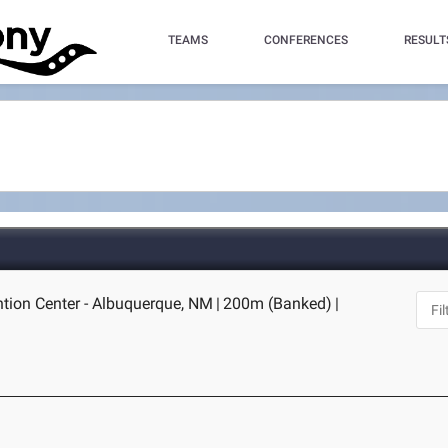
TEAMS
CONFERENCES
RESULT
tion Center - Albuquerque, NM
|
200m (Banked)
|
......
_REQUIRED WORK_: Drop the pictures; repeat each entry above exactly.

_ANSWER TO THIS PROBLEM_:
TEAMS
CONFERENCES
RESULT
tion Center - Albuquerque, NM
|
200m (Banked)
|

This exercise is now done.